> [WORK INSTRUCTION]: Return, from the data below, each line that contains the word "existen".

(Saved data entries)
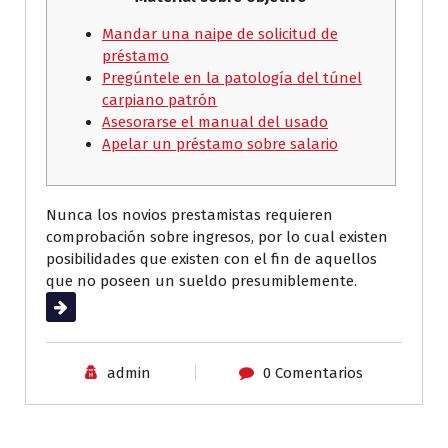
Mandar una naipe de solicitud de
préstamo
Pregúntele en la patologí­a del túnel
carpiano patrón
Asesorarse el manual del usado
Apelar un préstamo sobre salario
Nunca los novios prestamistas requieren
comprobación sobre ingresos, por lo cual existen
posibilidades que existen con el fin de aquellos
que no poseen un sueldo presumiblemente.
Leer más
admin
0 Comentarios
Sin categoría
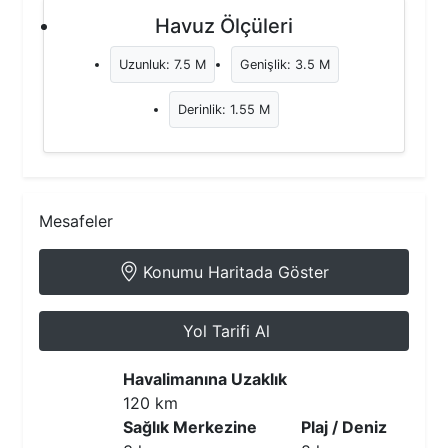
Havuz Ölçüleri
Uzunluk: 7.5 M
Genişlik: 3.5 M
Derinlik: 1.55 M
Mesafeler
Konumu Haritada Göster
Yol Tarifi Al
Havalimanına Uzaklık
120 km
Sağlık Merkezine
Plaj / Deniz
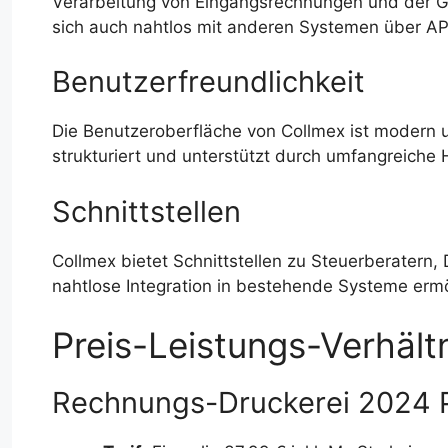
Verarbeitung von Eingangsrechnungen und der G
sich auch nahtlos mit anderen Systemen über AP
Benutzerfreundlichkeit
Die Benutzeroberfläche von Collmex ist modern u
strukturiert und unterstützt durch umfangreiche 
Schnittstellen
Collmex bietet Schnittstellen zu Steuerberater
nahtlose Integration in bestehende Systeme ermö
Preis-Leistungs-Verhält
Rechnungs-Druckerei 2024 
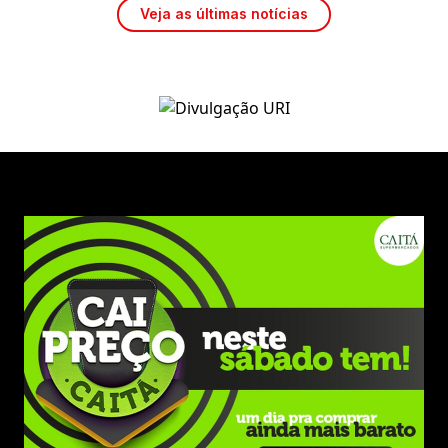
Veja as últimas notícias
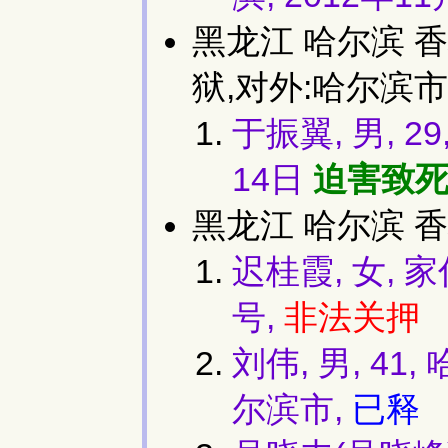
黑龙江 哈尔滨 
狱,对外:哈尔滨市
于振翼, 男, 
14日
迫害致
黑龙江 哈尔滨 香
迟桂霞, 女,
号,
非法关押
刘伟, 男, 4
尔滨市,
已释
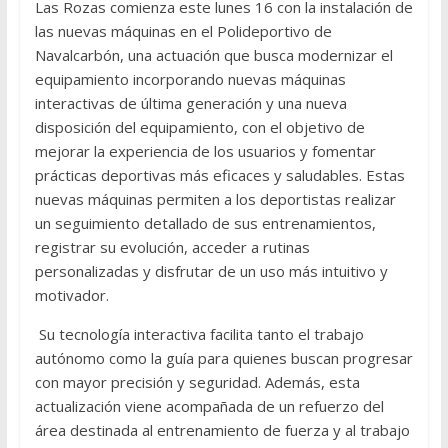
Las Rozas comienza este lunes 16 con la instalación de
las nuevas máquinas en el Polideportivo de
Navalcarbón, una actuación que busca modernizar el
equipamiento incorporando nuevas máquinas
interactivas de última generación y una nueva
disposición del equipamiento, con el objetivo de
mejorar la experiencia de los usuarios y fomentar
prácticas deportivas más eficaces y saludables. Estas
nuevas máquinas permiten a los deportistas realizar
un seguimiento detallado de sus entrenamientos,
registrar su evolución, acceder a rutinas
personalizadas y disfrutar de un uso más intuitivo y
motivador.
Su tecnología interactiva facilita tanto el trabajo
autónomo como la guía para quienes buscan progresar
con mayor precisión y seguridad. Además, esta
actualización viene acompañada de un refuerzo del
área destinada al entrenamiento de fuerza y al trabajo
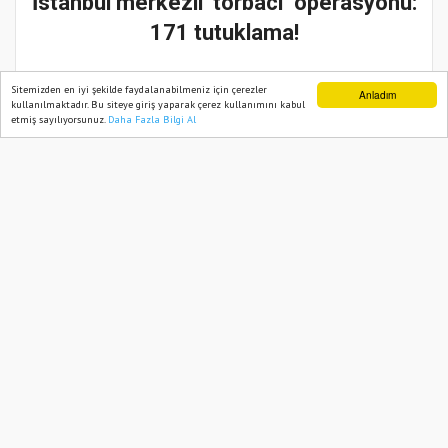
İstanbul merkezli ’torbacı’ operasyonu:
171 tutuklama!
02 Ekim, 2025, Perşembe 11:06
Sitemizden en iyi şekilde faydalanabilmeniz için çerezler
Anladım
kullanılmaktadır. Bu siteye giriş yaparak çerez kullanımını kabul
etmiş sayılıyorsunuz.
Daha Fazla Bilgi Al
Ana Sayfa
Web TV
Foto Galeri
Yazarlar
Abone ol
İçişleri Bakanı Ali Yerlikaya, İstanbul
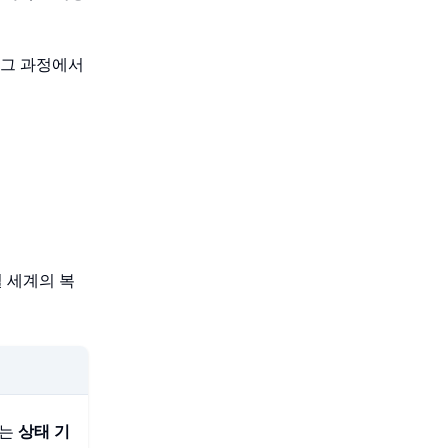
, 그 과정에서
 세계의 복
하는
상태 기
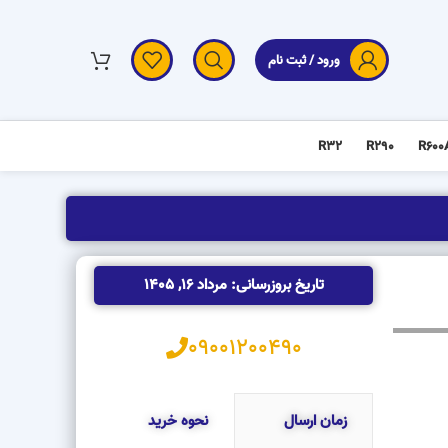
ورود / ثبت نام
R32
R290
R600
تاریخ بروزرسانی: مرداد 16, 1405
09001200490
زمان ارسال
نحوه خرید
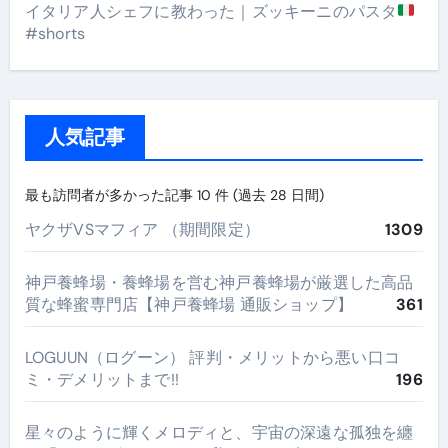
イタリア人シェフに教わった｜ズッキーニのパスタ
#shorts
人気記事
最も訪問者が多かった記事 10 件 (過去 28 日間)
ヤクザVSマフィア （期間限定）
1309
神戸養蜂場・養蜂場を営む神戸養蜂場が厳選した高品
質な蜂蜜専門店【神戸養蜂場 通販ショップ】
361
LOGUUN（ログーン） 評判・メリットから悪い口コ
ミ・デメリットまで!!
196
星々のように輝くメロディと、宇宙の深遠な孤独を纏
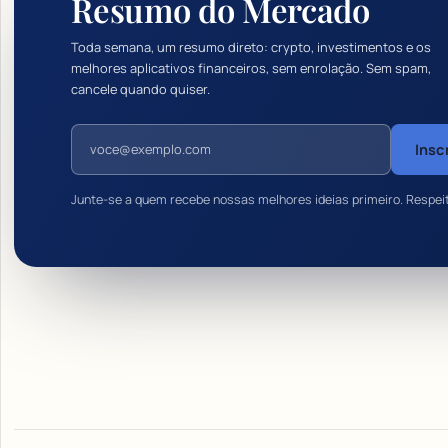
Resumo do Mercado
Toda semana, um resumo direto: crypto, investimentos e os
melhores aplicativos financeiros, sem enrolação. Sem spam,
cancele quando quiser.
Endereço de e-mail
Insc
Junte-se a quem recebe nossas melhores ideias primeiro. Respei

> [THE ANSWER]:
comprobación sobre ingresos, por lo cual existen
posibilidades que existen con el fin de aquellos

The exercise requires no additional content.